The 10th International Conference on Fuzzy Systems and Data Mining (FSDM 2024)

Abstract: In the global trend of digitization of all engineering fields, Building Information Modeling (BIM) has recently revolutionized the construction sector. From the initial design of a building to its construction, operations and maintenance phases, all the data related to a construction project can now be collected and synchronized into a unified numerical model consisting in a 3D representation enriched with all useful properties (structural, thermal, budget, planning, etc.). However, a construction project being in evolution, the Level Of geometric Detail (LOD) related to all the objects of the building must constantly be checked to ensure that sufficient data are available at a given moment and for a given task. For example, to perform a structural analysis, the exact geometry of the structure including all connections and material properties, must be described in the model with sufficient accuracy. Unfortunately, this verification of LOD’s for all objects cannot be easily automated with explicit rules, because of the huge number of possible geometries, the variety of objects, etc.
Therefore, in this contribution, An investigation based on machine learning is firstly proposed to classify the element, then to detect anomalies in the LOD based on geometric inputs (e.g. length, perimeter, gross area and gross volume) and additional metadata properties (e.g. is the element load-bearing or not? what is the type of the element?) extracted from the building model in the future work.
Machine learning has already been used in a few papers in both unsupervised and supervised learning, for classification or prediction tasks [1-3]. However, the main scientific challenge here lies in the mixed character of the data, i.e. continuous (geometric dimensions) but also categorical (like the type of object: beam, column, slab, roof, window, door, etc.). Mixed variables have been considered by the authors in seminal papers in mechanical and structural design [4-5]. In the current contribution, a Python program is used to decipher the BIM models (available through IFC files) for a series of complex buildings, and Three types of machine learning methods are then tested to classify and detector objects of a big BIM data. The numerical results are obtained and discussed on one practical example.

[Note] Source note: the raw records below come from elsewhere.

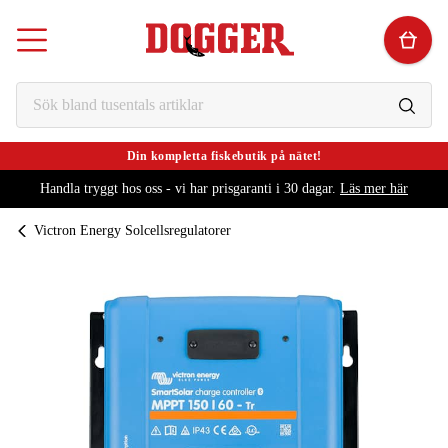
Din kompletta fiskebutik på nätet!
Handla tryggt hos oss - vi har prisgaranti i 30 dagar.
Läs mer här
Victron Energy Solcellsregulatorer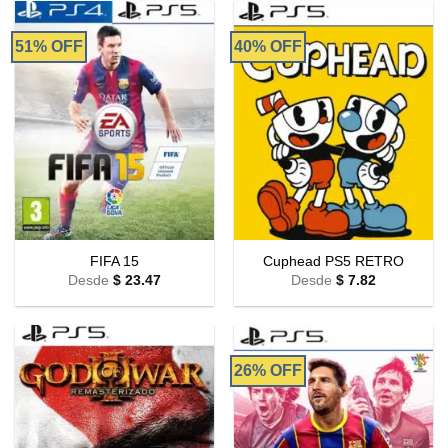
51% OFF
40% OFF
FIFA 15
Cuphead PS5 RETRO
Desde
$
23.47
Desde
$
7.82
26% OFF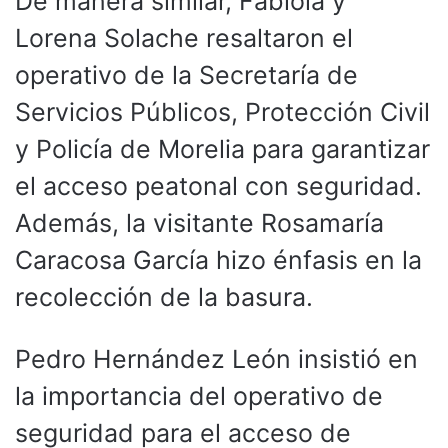
De manera similar, Fabiola y
Lorena Solache resaltaron el
operativo de la Secretaría de
Servicios Públicos, Protección Civil
y Policía de Morelia para garantizar
el acceso peatonal con seguridad.
Además, la visitante Rosamaría
Caracosa García hizo énfasis en la
recolección de la basura.
Pedro Hernández León insistió en
la importancia del operativo de
seguridad para el acceso de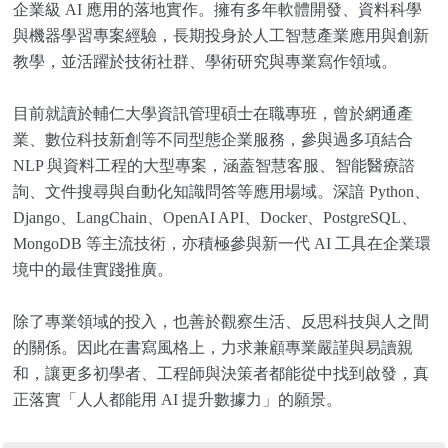
企業級 AI 應用的落地實作。擁有多年軟體開發、資料科學
與機器學習專案經驗，長期投身於人工智慧產業應用與創新
教學，並活躍於技術社群、學術研究與專業寫作領域。
目前就讀於輔仁大學資訊管理碩士在職專班，曾於網通產
業、數位科技新創等不同型態企業服務，參與過多項結合
NLP 與資料工程的大型專案，涵蓋智慧客服、智能醫療諮
詢、文件搜尋與自動化知識問答等應用場域。深諳 Python、
Django、LangChain、OpenAI API、Docker、PostgreSQL、
MongoDB 等主流技術，亦積極參與新一代 AI 工具在企業環
境中的最佳實踐推廣。
除了專業領域的投入，也善於觀察生活、反思科技與人之間
的關係。因此在書寫風格上，力求兼顧專業嚴謹與易讀親
和，讓更多初學者、工程師與決策者都能從中找到啟發，真
正落實「人人都能用 AI 提升數據力」的願景。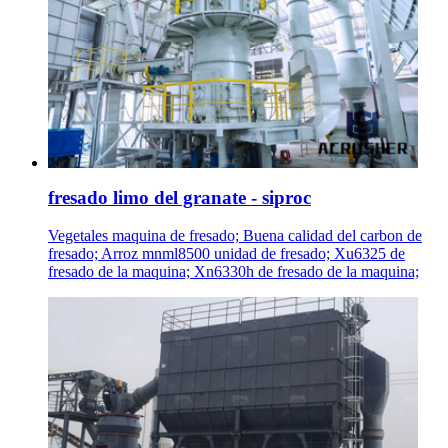
fresado limo del granate - siproc
Vegetales maquina de fresado; Buena calidad del carbon de
fresado; Arroz mnml8500 unidad de fresado; Xu6325 de
fresado de la maquina; Xn6330h de fresado de la maquina;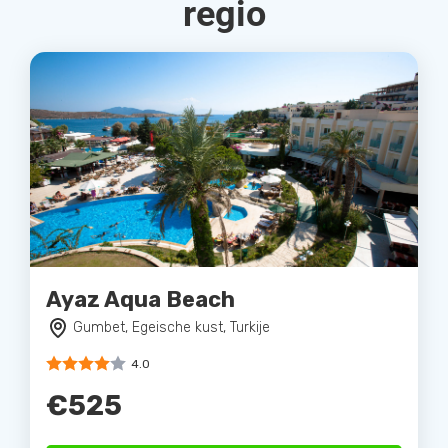
regio
Ayaz Aqua Beach
Gumbet, Egeische kust, Turkije
4.0
€525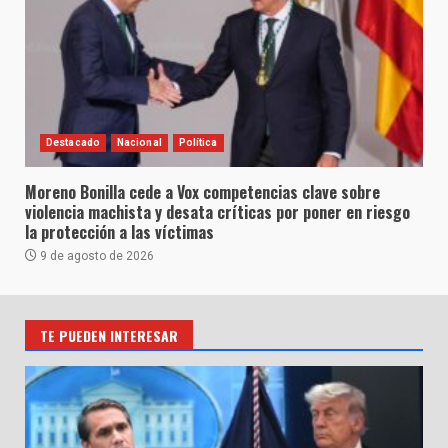
Destacado
Nacional
Política
Moreno Bonilla cede a Vox competencias clave sobre
violencia machista y desata críticas por poner en riesgo
la protección a las víctimas
9 de agosto de 2026
TE PUEDEN INTERESAR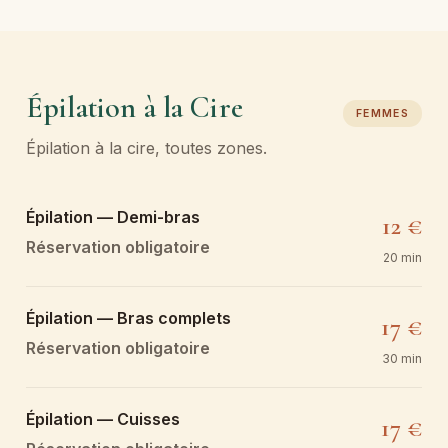
Épilation à la Cire
FEMMES
Épilation à la cire, toutes zones.
Épilation — Demi-bras
12 €
Réservation obligatoire
20 min
Épilation — Bras complets
17 €
Réservation obligatoire
30 min
Épilation — Cuisses
17 €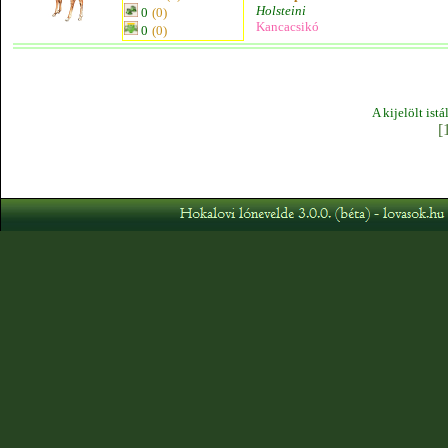
Holsteini
0
(0)
Kancacsikó
0
(0)
A kijelölt ist
[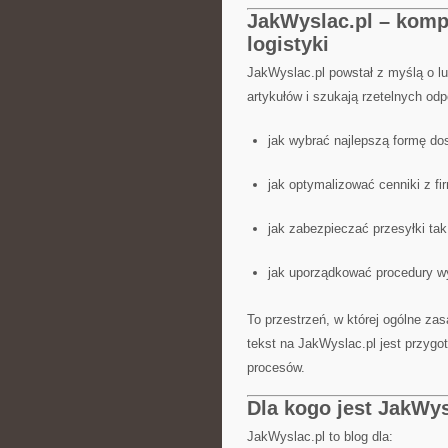
JakWyslac.pl – komp
logistyki
JakWyslac.pl powstał z myślą o l
artykułów i szukają rzetelnych odp
jak wybrać najlepszą formę do
jak optymalizować cenniki z fi
jak zabezpieczać przesyłki tak
jak uporządkować procedury wy
To przestrzeń, w której ogólne z
tekst na JakWyslac.pl jest przygo
procesów.
Dla kogo jest JakWys
JakWyslac.pl to blog dla: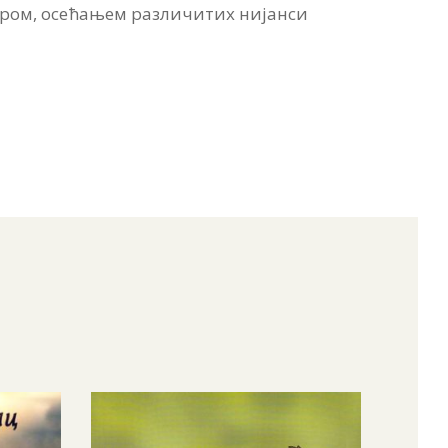
ором, осећањем различитих нијанси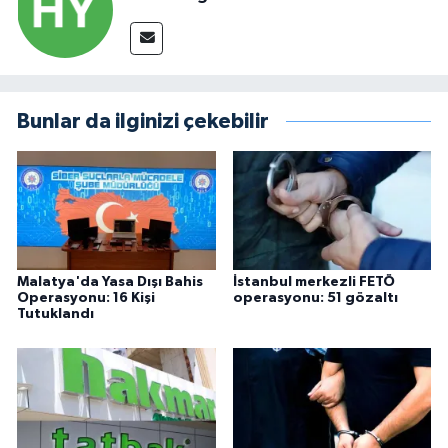
Bunlar da ilginizi çekebilir
Malatya'da Yasa Dışı Bahis
İstanbul merkezli FETÖ
Operasyonu: 16 Kişi
operasyonu: 51 gözaltı
Tutuklandı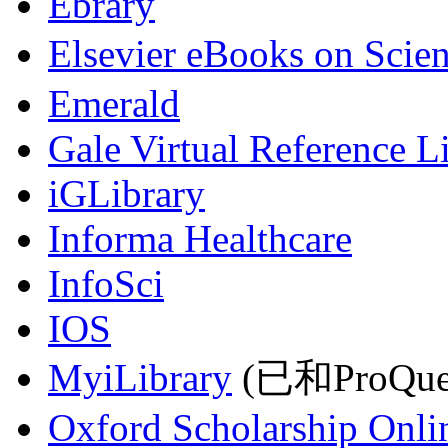
Ebrary
Elsevier eBooks on Scie
Emerald
Gale Virtual Reference L
iGLibrary
Informa Healthcare
InfoSci
IOS
MyiLibrary
(已和ProQu
Oxford Scholarship Onli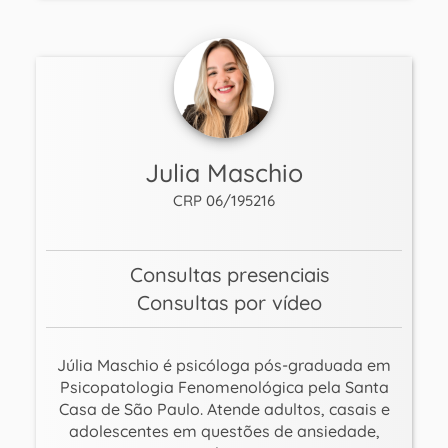
Julia Maschio
CRP 06/195216
Consultas presenciais
Consultas por vídeo
Júlia Maschio é psicóloga pós-graduada em
Psicopatologia Fenomenológica pela Santa
Casa de São Paulo. Atende adultos, casais e
adolescentes em questões de ansiedade,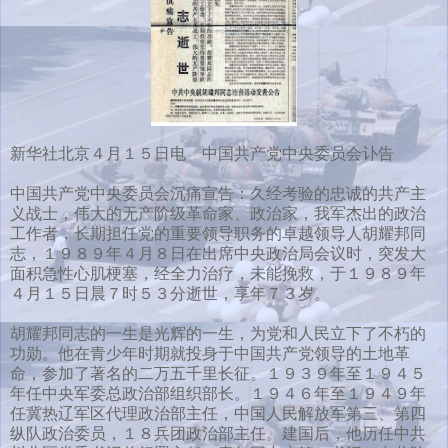
新华社北京４月１５日电 中国共产党中央委员会讣告
中国共产党中央委员会沉痛宣告：久经考验的忠诚的共产主
义战士，伟大的无产阶级革命家、政治家，我军杰出的政治
工作者，长期担任党的重要领导职务的卓越领导人胡耀邦同
志，１９８９年４月８日在出席中央政治局会议时，突发大
面积急性心肌梗塞，经全力治疗，未能挽救，于１９８９年
４月１５日晨７时５３分逝世，享年７３岁。
胡耀邦同志的一生是光辉的一生，为党和人民立下了不朽的
功勋。他在青少年时期就投身于中国共产党领导的土地革
命，参加了著名的二万五千里长征。１９３９年至１９４５
年任中央军委总政治部组织部长。１９４６年至１９４９年
任冀热辽军区代理政治部主任，中国人民解放军第三、第四
纵队政治委员，１８兵团政治部主任。建国后，他历任中共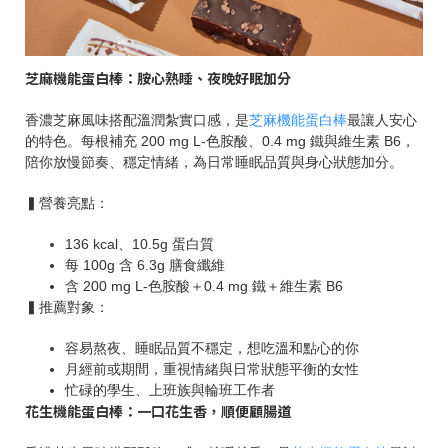
芝麻機能蛋白棒：胺心熟睡、夜晚好眠加分
香濃芝麻風味搭配溫潤紮實口感，是
芝麻機能蛋白棒
最讓人安心
的特色。每根補充 200 mg L-色胺酸、0.4 mg 鐵與維生素 B6，
陪你放慢節奏、穩定情緒，為日常睡眠品質與身心狀態加分。
▍營養亮點：
136 kcal、10.5g 蛋白質
每 100g 含 6.3g 膳食纖維
含 200 mg L-色胺酸＋0.4 mg 鐵＋維生素 B6
▍推薦對象：
容易熬夜、睡眠品質不穩定，想吃溫和點心的你
月經前或期間，重視情緒與日常狀態平衡的女性
忙碌的學生、上班族與輪班工作者
花生機能蛋白棒：一口花生香，順便顧腸道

Biography: Manyu Xiao is an associate professor at the School of Mathematics and Statistics of Northwestern Polytechnical University in Xi’an. She has obtained her PhD in Advanced Mechanics from the Université de Technologie de Compiègne (UTC) in Compiegne, France in 2010. Her thesis entitled “Multidisciplinary Design Optimization with Model Reduction and Parallel Computing” was nominated the thesis price of "Guy Deniélou" and was also published by Edition Universitaire Européenne. Then, she continued her research as a post-doctoral fellow in the Roberval laboratory. Since 2012, she works as an associated professor at Northwestern Polytechnical University in Xi’an. She is a member of the joint French-Chinese research group "Virtual Prototyping and Design". She was a visiting researcher in many universities such as Université Libre de Bruxelles (Belgium, 2009), University-of-Alabama-Huntsville (USA, 2014), Queen Mary University of London (UK, 2016), University of Oxford (UK, 2018). Her interest research includes model reduction, proper orthogonal decomposition, multi-fidelity co-kriging, parallel algorithm, Machine Learning, Large-scale structural optimization with categorical variables, Large scale topology optimization algorithm. She currently serves as scientific reviewer for various international journals. Until now, she has herself authored/co-authored over 30 peer reviewed journal articles, book chapters and referenced conference papers. She is responsible for the internationalization affairs of her school including international courses and international cooperation. She teaches the algebraic courses in English such as “Linear Algebra”, “Computing Method”, “Mathematical Modelling and Computing” etc.